Your goal: For each line below that contains the word "років", make a copy.
*** Opening of Dataset records ***
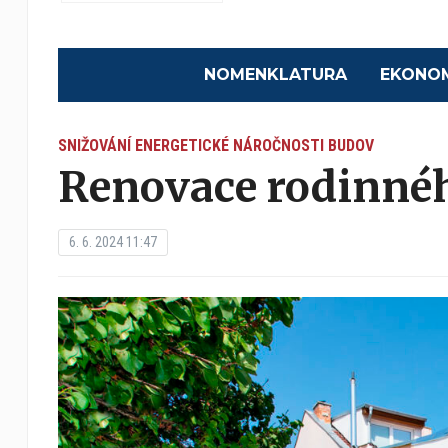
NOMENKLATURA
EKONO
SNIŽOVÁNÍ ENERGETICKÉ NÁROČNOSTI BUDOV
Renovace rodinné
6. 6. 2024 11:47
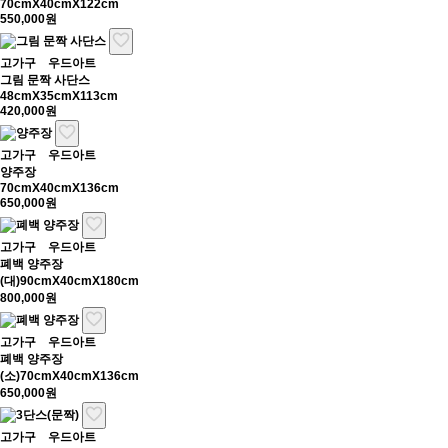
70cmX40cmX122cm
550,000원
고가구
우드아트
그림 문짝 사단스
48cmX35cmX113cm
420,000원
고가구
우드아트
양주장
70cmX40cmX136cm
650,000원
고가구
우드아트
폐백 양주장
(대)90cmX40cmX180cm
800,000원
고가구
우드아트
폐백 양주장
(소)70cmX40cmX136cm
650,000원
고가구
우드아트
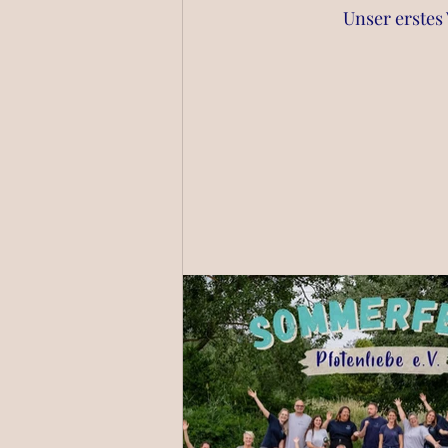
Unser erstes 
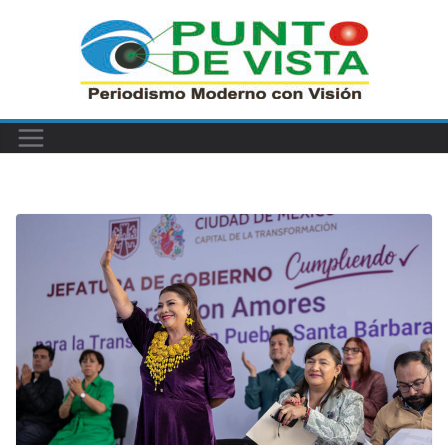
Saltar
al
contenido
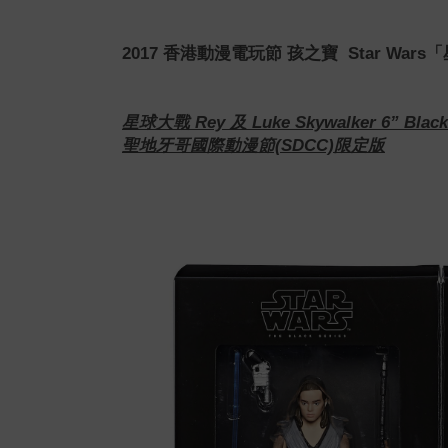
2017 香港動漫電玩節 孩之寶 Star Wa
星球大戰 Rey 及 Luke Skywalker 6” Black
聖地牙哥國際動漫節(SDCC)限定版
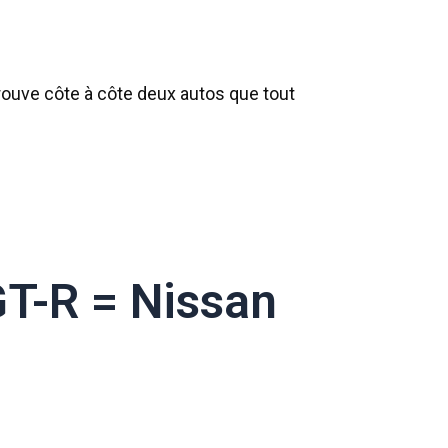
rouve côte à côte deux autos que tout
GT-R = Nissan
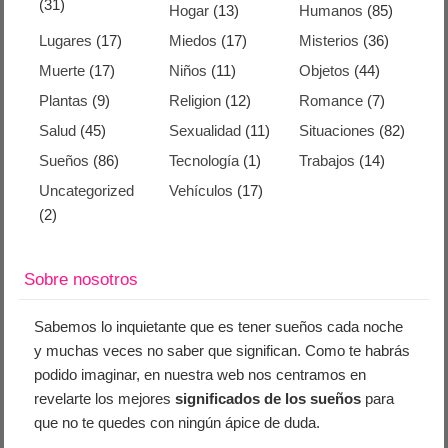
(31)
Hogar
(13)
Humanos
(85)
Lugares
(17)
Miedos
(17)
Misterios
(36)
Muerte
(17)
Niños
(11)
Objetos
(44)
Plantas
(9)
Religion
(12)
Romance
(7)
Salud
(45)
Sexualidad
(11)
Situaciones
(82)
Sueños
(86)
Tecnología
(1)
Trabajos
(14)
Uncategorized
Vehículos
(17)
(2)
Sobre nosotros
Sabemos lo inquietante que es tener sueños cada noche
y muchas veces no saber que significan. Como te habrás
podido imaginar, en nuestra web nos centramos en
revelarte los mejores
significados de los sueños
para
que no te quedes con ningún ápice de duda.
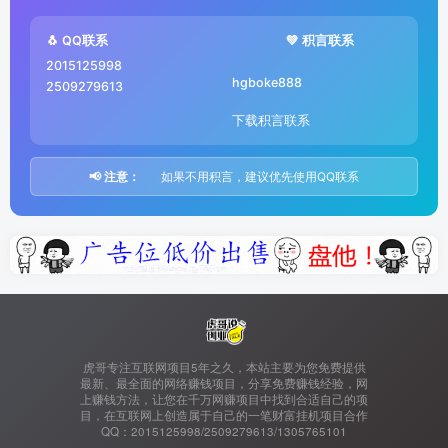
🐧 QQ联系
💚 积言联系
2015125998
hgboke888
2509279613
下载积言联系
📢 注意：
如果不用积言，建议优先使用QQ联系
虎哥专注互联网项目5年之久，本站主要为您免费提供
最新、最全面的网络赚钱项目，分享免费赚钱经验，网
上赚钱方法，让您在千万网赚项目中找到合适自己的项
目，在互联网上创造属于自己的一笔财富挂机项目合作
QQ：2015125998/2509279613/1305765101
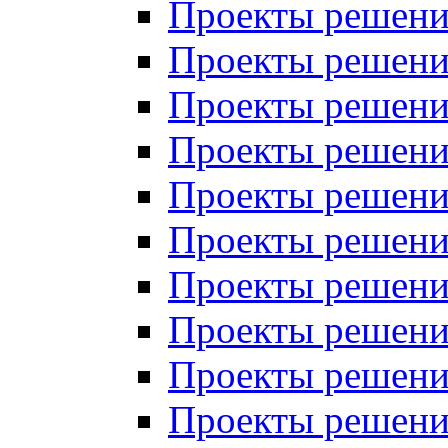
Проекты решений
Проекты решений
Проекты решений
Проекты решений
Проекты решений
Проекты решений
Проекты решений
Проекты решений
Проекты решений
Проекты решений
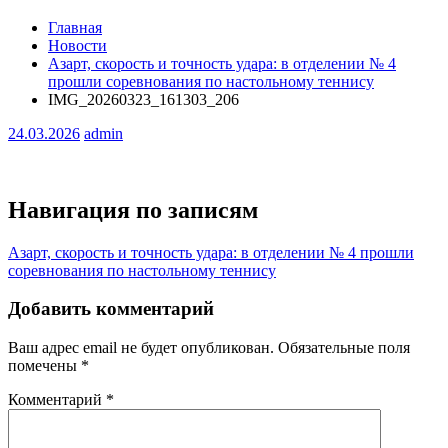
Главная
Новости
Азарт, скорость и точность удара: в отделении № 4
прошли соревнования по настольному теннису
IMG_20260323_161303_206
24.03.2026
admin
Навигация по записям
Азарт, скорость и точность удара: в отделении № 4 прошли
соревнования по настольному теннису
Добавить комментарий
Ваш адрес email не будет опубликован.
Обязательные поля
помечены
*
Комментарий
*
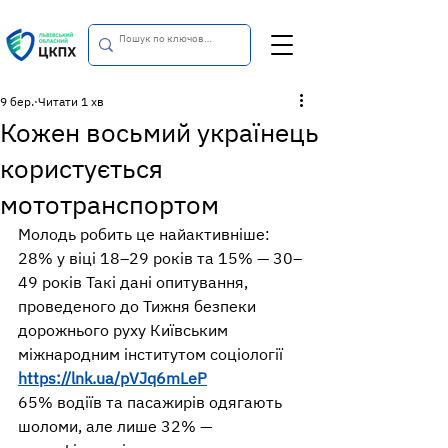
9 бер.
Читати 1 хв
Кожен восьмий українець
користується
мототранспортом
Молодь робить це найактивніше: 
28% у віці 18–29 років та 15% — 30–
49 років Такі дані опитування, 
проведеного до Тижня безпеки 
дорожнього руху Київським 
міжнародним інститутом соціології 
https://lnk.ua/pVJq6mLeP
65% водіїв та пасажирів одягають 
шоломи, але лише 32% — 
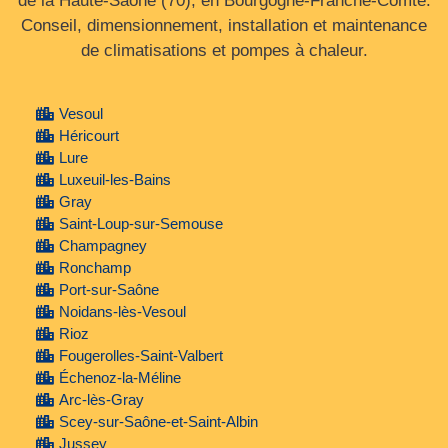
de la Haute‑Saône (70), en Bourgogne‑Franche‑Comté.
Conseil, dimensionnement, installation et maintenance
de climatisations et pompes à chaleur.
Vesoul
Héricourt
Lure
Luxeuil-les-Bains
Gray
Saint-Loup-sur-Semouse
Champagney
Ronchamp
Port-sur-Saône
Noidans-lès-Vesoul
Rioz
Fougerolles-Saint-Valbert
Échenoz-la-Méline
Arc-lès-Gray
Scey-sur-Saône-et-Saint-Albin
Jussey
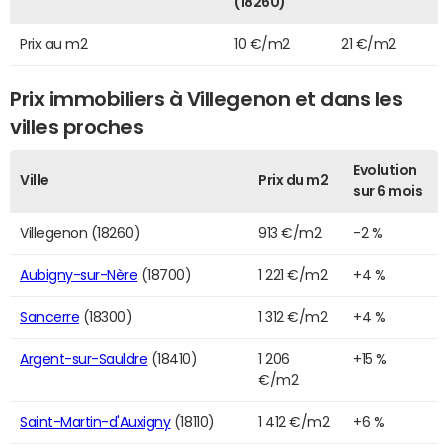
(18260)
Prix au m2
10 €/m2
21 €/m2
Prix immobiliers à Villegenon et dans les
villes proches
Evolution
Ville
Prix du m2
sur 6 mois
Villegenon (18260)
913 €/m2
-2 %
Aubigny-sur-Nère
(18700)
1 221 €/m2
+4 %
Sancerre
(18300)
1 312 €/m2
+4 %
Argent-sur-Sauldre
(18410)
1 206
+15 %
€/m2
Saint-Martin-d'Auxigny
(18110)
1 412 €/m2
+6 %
*** Close of Dataset records ***
Expected answer:
28% у віці 18–29 років та 15% — 30–
49 років Такі дані опитування, 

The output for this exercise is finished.